## WORK INSTRUCTION
Below are the records; give the number of lines in them that include the word "Haruki", and nothing more.

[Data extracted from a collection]

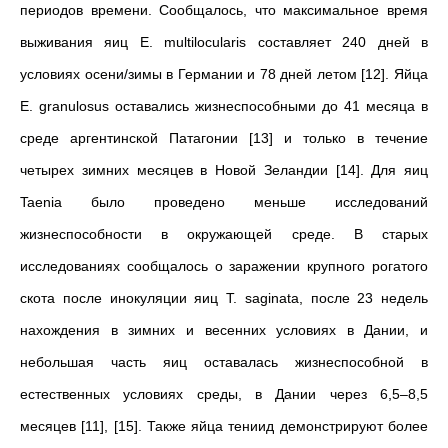
периодов времени. Сообщалось, что максимальное время
выживания яиц E. multilocularis составляет 240 дней в
условиях осени/зимы в Германии и 78 дней летом [12]. Яйца
E. granulosus оставались жизнеспособными до 41 месяца в
среде аргентинской Патагонии [13] и только в течение
четырех зимних месяцев в Новой Зеландии [14]. Для яиц
Taenia было проведено меньше исследований
жизнеспособности в окружающей среде. В старых
исследованиях сообщалось о заражении крупного рогатого
скота после инокуляции яиц T. saginata, после 23 недель
нахождения в зимних и весенних условиях в Дании, и
небольшая часть яиц оставалась жизнеспособной в
естественных условиях среды, в Дании через 6,5–8,5
месяцев [11], [15]. Также яйца тениид демонстрируют более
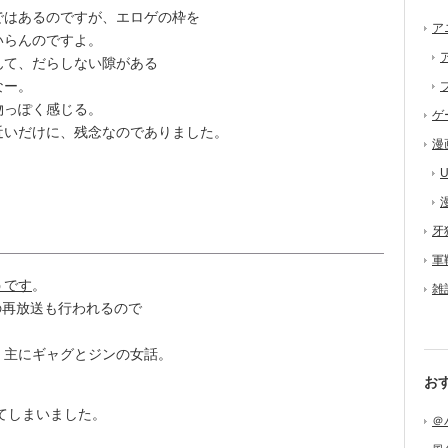
はあるのですが、エロゲの枠を
ア
いらんのですよ。
て、だらしない隙がある
なー。
物っぽく感じる。
ゲ
いだけに、残念なのでありました。
漫
U
牙
軍
うです
。
雑
の再放送も行われるので
。
主にギャグとジンの女話。
お
てしまいました。
＠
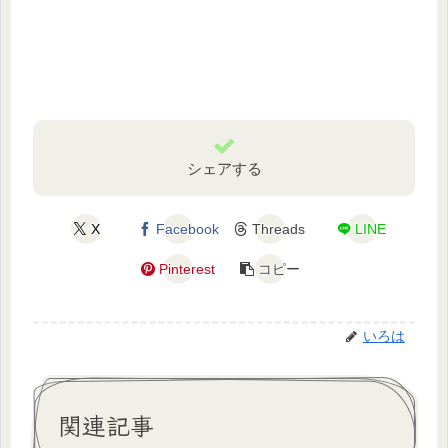
シェアする
X
Facebook
Threads
LINE
Pinterest
コピー
いろは
関連記事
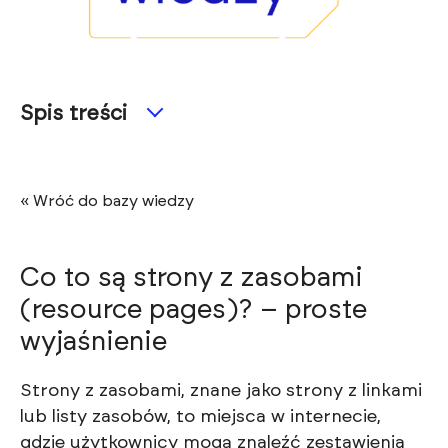
Spis treści
« Wróć do bazy wiedzy
Co to są strony z zasobami
(resource pages)? – proste
wyjaśnienie
Strony z zasobami, znane jako strony z linkami
lub listy zasobów, to miejsca w internecie,
gdzie użytkownicy mogą znaleźć zestawienia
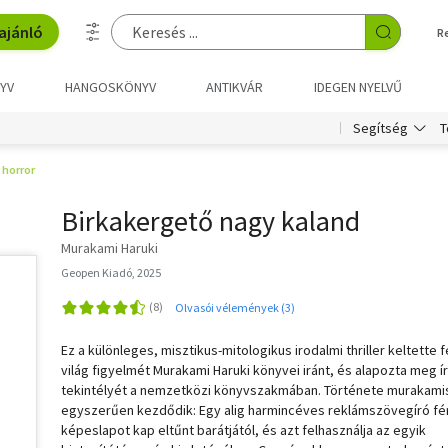
ajánló
R
YV
HANGOSKÖNYV
ANTIKVÁR
IDEGEN NYELVŰ
T
Segítség
, horror
Birkakergető nagy kaland
Murakami Haruki
Geopen Kiadó, 2025
Olvasói vélemények (3)
Ez a különleges, misztikus-mitologikus irodalmi thriller keltette f
világ figyelmét Murakami Haruki könyvei iránt, és alapozta meg ír
tekintélyét a nemzetközi könyvszakmában. Története murakami
egyszerűen kezdődik: Egy alig harmincéves reklámszövegíró fér
képeslapot kap eltűnt barátjától, és azt felhasználja az egyik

## YOUR RESPONSE
2